Showing an unusual flexibility and
responsiveness, Rep. David McIntosh (R-IN) went back to the
drawing board. He crafted a revised bill that captured the
essence of "income splitting": it proposed that
married couples enjoy both a standard deduction and a base tax
bracket that were twice as wide as that for single taxpayers.
While this measure fell victim to the Congressional policy
implosion of 1998, it stands as a solid guide for consideration
in 1999. The one change needed is to double the size of all
tax brackets for married couples, not just the first one (15
percent).
Earlier this year, a coalition of family
advocates rallied behind these three recommendations in the
document, "A Call for Family-Supportive Tax Reform."

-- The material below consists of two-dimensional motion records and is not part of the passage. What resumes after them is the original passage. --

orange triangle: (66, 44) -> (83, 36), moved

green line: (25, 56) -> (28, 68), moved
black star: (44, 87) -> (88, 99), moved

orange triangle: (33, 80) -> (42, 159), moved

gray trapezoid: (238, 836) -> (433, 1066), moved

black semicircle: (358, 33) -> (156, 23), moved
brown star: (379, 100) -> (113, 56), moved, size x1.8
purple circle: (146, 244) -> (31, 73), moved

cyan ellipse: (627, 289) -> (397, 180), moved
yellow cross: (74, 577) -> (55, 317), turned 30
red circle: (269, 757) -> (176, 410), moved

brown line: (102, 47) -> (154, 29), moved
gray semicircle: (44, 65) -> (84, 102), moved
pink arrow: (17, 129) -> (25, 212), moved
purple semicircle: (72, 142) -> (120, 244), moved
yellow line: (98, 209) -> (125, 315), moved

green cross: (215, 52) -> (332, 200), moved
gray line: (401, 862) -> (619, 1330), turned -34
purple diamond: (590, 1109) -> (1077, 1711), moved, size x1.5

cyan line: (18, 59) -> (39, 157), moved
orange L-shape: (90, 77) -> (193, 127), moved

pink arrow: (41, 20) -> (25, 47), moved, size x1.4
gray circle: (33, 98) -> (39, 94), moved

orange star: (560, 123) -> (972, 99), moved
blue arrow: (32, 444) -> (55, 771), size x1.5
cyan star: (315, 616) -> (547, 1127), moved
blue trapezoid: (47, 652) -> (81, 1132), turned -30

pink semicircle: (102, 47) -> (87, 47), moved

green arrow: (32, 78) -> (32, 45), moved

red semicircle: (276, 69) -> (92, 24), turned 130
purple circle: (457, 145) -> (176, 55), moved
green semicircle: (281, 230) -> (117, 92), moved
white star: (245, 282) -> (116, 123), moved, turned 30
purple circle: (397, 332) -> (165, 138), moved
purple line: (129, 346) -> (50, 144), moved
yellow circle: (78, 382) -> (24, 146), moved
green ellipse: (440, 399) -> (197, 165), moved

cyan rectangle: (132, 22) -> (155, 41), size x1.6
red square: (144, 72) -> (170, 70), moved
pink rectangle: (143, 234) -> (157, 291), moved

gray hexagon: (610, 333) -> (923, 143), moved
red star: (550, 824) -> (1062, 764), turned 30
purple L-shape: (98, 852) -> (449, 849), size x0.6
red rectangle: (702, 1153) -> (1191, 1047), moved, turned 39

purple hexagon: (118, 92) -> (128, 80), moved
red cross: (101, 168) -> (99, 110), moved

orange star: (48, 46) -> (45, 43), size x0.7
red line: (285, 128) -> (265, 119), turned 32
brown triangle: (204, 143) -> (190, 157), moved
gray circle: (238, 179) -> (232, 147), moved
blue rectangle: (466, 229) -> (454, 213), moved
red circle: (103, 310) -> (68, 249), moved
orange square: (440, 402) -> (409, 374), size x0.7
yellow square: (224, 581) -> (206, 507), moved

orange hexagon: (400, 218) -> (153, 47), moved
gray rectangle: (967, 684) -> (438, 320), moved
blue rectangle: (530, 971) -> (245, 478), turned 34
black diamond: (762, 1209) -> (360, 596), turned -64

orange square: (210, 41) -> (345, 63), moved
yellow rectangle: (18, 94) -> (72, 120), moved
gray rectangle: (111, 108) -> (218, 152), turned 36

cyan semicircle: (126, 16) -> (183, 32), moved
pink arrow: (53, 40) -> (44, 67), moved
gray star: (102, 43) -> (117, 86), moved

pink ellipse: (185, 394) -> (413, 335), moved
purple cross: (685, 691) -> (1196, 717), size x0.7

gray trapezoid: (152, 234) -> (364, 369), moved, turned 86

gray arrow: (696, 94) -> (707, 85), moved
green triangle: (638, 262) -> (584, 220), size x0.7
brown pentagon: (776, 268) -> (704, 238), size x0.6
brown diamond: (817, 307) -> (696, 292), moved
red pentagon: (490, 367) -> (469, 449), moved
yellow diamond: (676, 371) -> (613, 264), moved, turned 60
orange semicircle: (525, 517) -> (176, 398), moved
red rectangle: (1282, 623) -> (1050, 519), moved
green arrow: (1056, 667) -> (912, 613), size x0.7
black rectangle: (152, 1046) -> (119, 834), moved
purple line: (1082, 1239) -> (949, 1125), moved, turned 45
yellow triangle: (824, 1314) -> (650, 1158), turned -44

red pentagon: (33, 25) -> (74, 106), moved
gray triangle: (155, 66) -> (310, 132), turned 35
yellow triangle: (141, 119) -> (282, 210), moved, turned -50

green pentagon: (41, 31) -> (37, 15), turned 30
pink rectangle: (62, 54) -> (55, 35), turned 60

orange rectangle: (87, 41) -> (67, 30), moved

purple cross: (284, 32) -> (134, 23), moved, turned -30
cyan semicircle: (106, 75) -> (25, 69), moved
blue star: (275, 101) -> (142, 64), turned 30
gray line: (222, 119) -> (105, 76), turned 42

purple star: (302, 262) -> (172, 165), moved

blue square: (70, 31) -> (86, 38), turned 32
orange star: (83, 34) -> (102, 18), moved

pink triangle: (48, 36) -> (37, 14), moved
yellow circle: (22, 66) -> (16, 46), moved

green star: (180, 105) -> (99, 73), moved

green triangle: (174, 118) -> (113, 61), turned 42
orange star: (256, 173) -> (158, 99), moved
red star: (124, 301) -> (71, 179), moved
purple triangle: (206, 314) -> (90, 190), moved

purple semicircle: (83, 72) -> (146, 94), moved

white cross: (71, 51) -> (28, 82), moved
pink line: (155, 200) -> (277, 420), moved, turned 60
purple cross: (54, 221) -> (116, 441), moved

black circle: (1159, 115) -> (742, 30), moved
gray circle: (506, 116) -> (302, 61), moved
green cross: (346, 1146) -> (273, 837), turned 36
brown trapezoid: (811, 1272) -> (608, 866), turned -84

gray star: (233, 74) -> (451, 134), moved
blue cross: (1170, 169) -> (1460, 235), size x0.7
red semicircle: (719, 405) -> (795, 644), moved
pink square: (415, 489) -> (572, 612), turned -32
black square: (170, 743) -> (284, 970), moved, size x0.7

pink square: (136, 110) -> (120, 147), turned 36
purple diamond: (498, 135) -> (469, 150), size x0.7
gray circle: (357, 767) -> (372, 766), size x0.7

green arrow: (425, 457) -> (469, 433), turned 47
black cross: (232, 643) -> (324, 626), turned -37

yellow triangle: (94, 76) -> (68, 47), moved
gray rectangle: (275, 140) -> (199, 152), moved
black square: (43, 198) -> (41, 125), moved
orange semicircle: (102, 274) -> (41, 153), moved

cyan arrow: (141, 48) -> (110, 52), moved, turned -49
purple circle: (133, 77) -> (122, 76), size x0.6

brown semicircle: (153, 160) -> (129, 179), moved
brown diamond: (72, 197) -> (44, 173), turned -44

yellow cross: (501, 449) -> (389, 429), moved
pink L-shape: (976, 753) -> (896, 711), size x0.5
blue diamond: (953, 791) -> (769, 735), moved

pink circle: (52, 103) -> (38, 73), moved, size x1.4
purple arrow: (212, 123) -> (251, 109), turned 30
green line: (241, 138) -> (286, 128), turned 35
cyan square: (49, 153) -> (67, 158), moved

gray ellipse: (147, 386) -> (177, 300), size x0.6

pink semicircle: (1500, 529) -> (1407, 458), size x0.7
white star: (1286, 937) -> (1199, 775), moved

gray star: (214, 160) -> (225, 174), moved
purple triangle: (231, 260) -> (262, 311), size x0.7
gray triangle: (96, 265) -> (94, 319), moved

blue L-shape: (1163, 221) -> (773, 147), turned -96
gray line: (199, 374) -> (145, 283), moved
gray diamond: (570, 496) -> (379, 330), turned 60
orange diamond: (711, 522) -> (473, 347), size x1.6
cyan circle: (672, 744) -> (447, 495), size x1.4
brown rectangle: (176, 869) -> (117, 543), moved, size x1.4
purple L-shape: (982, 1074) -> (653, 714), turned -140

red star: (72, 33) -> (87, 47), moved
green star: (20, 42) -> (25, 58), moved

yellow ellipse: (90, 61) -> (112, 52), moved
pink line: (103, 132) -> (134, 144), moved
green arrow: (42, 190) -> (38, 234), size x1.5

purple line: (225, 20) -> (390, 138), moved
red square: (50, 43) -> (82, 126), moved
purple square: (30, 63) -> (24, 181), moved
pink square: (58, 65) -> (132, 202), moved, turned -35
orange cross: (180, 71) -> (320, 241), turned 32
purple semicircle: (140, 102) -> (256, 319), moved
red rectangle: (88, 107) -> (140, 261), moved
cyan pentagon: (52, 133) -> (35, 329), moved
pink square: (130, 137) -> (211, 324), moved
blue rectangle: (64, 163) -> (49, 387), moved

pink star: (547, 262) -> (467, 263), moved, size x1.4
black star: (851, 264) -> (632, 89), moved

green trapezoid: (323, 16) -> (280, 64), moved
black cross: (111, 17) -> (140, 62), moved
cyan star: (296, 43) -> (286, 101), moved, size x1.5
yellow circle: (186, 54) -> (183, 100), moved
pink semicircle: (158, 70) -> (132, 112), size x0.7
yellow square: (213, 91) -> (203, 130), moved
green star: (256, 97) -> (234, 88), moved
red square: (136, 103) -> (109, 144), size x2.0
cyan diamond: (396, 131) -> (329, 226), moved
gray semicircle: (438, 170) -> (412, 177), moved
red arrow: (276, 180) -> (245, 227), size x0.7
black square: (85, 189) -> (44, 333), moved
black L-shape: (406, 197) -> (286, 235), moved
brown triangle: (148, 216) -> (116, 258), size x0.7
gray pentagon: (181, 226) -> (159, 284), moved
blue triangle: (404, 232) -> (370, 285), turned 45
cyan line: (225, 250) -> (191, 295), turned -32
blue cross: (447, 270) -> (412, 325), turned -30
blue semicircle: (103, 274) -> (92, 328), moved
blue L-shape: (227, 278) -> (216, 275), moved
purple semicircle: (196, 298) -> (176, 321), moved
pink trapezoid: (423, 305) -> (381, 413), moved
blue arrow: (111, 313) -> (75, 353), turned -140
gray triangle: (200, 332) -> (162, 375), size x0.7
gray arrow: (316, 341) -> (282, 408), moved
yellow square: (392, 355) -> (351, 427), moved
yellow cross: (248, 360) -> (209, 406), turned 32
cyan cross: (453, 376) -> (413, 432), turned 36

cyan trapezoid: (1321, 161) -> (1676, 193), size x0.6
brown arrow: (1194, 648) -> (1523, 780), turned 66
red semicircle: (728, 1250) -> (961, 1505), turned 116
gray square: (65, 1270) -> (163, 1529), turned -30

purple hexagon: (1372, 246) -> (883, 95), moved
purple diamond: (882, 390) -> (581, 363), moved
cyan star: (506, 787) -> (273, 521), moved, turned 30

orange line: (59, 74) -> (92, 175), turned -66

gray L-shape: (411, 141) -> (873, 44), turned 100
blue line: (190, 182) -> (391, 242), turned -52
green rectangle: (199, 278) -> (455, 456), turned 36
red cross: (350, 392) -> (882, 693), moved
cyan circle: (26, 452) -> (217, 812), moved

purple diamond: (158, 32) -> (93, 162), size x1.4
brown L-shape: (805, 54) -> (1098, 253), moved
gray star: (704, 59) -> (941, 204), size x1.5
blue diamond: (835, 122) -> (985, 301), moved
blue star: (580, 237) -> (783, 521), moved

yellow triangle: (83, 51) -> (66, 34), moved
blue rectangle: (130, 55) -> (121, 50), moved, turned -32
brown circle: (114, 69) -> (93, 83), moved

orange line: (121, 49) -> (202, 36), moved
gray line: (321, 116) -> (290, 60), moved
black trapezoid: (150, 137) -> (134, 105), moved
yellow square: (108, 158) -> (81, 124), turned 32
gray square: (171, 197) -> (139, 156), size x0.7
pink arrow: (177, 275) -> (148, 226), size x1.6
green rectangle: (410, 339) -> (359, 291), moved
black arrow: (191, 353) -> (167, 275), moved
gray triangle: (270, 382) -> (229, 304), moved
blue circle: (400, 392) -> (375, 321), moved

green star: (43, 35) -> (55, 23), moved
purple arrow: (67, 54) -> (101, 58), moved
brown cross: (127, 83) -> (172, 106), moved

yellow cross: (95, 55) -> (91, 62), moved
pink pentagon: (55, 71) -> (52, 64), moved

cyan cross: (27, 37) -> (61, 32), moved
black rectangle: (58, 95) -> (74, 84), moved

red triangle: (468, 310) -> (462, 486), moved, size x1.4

The group included figures normally associated with
‘progressive’ politics—such as Sylvia Hewlett, author of When
the Bough Breaks: The Cost of Neglecting our Children, and
Cornell West, Professor of African-American Studies at
Harvard—and others commonly associated with the conservative
pro-family movement—including USA Today columnist Bill
Mattox and _____________________.
The statement noted that the very size of the
Federal government and the sweep of the tax code meant that
attention must be paid to issues of family structure, marriage,
and family well-being. Neutrality was impossible. Moreover, the
structure of the modern welfare or social security system, had
contributed to the weakening of family bonds. Accordingly, it
was proper to use the tax code in creative ways to give
preference to the family. Permitting child-rearing parents to
retain more of their earned income represented a fair remedy to
the usually unintended, but real, effects of other governmental
policies. Specifically, it would be a "painless"
rescue of Social Security: the promise of more children in
responsible homes, rather than a reduction in benefits or an
increase in taxes.
Recent election results should improve
prospects for bipartisan action here. A chastened Republican
leadership and their Democratic counterparts who have
rediscovered the "center" should be able to see their
common interests. As "The Call" explains: "[O]n
the left, many of us recognize that the enduring problems of
poverty and economic inequality are unlikely to diminish so long
as divorce and unwed childbearing continue at these historically
high levels. On the right, many of us recognize that if families
continue to fragment, leaving a host of important and unmet
social needs in their wake, government is almost certain to
become larger, not smaller or more limited."
It is time to come together, for the good of
families…and the Social Security system.